`kinoml.datasets.core`¶

Base classes for DatasetProvider-like objects

Module Contents¶

kinoml.datasets.core.logger¶

class kinoml.datasets.core.BaseDatasetProvider¶

Bases: object

API specification for dataset providers

abstract property systems¶

abstract property measurement_type¶

abstract property conditions¶

abstract classmethod from_source(path_or_url=None, **kwargs)¶: Parse CSV/raw files to object model.

abstract observation_model(backend='pytorch')¶

abstract measurements_as_array(reduce=np.mean)¶

abstract measurements_by_group()¶

abstract featurize(*featurizers: Iterable[kinoml.features.core.BaseFeaturizer])¶

abstract featurized_systems(key='last')¶

abstract to_dataframe(*args, **kwargs)¶

abstract to_pytorch(**kwargs)¶

abstract to_tensorflow(*args, **kwargs)¶

abstract to_numpy(*args, **kwargs)¶

class kinoml.datasets.core.DatasetProvider(measurements: Iterable[kinoml.core.measurements.BaseMeasurement], metadata: dict = None)¶

Bases: BaseDatasetProvider

Base object for all DatasetProvider classes.

Parameters

measurements (list of BaseMeasurement) – A DatasetProvider holds a list of kinoml.core.measurements.BaseMeasurement objects (or any of its subclasses).
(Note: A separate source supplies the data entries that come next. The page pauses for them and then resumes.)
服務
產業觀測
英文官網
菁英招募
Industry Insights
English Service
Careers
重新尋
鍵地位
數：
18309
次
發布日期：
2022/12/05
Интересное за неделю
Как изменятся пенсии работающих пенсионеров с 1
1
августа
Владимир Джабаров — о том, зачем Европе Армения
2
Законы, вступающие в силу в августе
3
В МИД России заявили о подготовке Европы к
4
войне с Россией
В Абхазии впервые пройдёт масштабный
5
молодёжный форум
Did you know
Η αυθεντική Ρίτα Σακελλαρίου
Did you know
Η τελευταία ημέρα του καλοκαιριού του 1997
They must be of the same type!
metadata (dict) – Extra information for provenance.

Note

All measurements must be of the same type! If they are not, consider using MultiDatasetProvider instead.

property systems¶

property measurement_type¶

property conditions: set¶

_raw_data¶

__len__()¶

__getitem__(subscript)¶

__repr__() → str¶: Return repr(self).

abstract classmethod from_source(path_or_url=None, **kwargs)¶

Parse CSV/raw file to object model. This method is responsible of generating the objects for self.measurements, if relevant. Additional kwargs will be passed to __init__.

You must define this in your subclass.

featurize(featurizer: kinoml.features.core.BaseFeaturizer)¶

Given a collection of kinoml.features.core.BaseFeaturizers, apply them to the systems present in the self.measurements.
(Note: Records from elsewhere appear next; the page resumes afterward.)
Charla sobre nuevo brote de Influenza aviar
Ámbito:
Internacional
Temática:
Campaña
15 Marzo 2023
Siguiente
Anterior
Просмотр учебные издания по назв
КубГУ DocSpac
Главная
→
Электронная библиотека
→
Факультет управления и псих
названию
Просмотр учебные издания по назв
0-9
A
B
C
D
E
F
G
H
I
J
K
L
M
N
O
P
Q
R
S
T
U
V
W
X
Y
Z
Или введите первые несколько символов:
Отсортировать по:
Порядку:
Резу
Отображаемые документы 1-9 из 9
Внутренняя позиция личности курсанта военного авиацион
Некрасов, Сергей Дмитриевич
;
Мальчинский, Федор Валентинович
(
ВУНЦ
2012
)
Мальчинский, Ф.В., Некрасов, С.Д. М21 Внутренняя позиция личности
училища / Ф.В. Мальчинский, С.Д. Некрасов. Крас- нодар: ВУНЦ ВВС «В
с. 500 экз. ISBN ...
Parameters: featurizer (BaseFeaturizer) – Featurization scheme that will be applied to the systems, in a stacked way.

Note

TODO:

Will the systems be properly featurized with Dask?

_post_featurize(featurizer: kinoml.features.core.BaseFeaturizer)¶

Remove measurements with systems, that were not successfully featurized.
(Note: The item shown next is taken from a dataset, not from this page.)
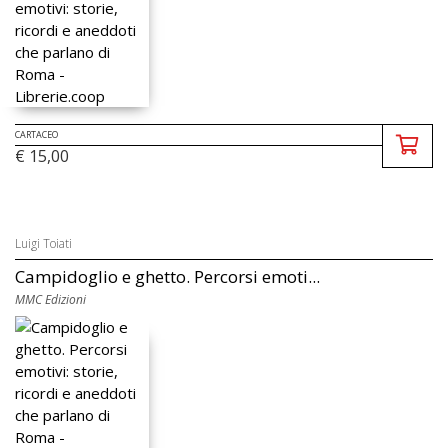
CARTACEO
€ 15,00
Luigi Toiati
Campidoglio e ghetto. Percorsi emoti...
MMC Edizioni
Parameters: featurizer (BaseFeaturizer) – The used featurizer.

featurized_systems(key='last', clear_after=False)¶: Return the key featurized objects from all systems.

abstract _to_dataset(style='pytorch')¶

Generate a clean <style>.data.Dataset object for further steps in the pipeline (model building, etc).

Warning

This step is lossy because the resulting objects will no longer hold chemical data. Operations depending on such information, must be performed first.

Examples

>>> provider = DatasetProvider()
>>> provider.featurize()  # optional
>>> splitter = TimeSplitter()
>>> split_indices = splitter.split(provider.data)
>>> dataset = provider.to_dataset("pytorch")  # .featurize() under the hood
>>> X_train, X_test, y_train, y_test = train_test_split(dataset, split_indices)

to_dataframe(*args, **kwargs)¶

Generates a pandas.DataFrame containing information on the systems and their measurements

Return type: pandas.DataFrame

to_pytorch(featurizer=None, **kwargs)¶: Export dataset to a PyTorch-compatible object, via adapters found in kinoml.torch_datasets.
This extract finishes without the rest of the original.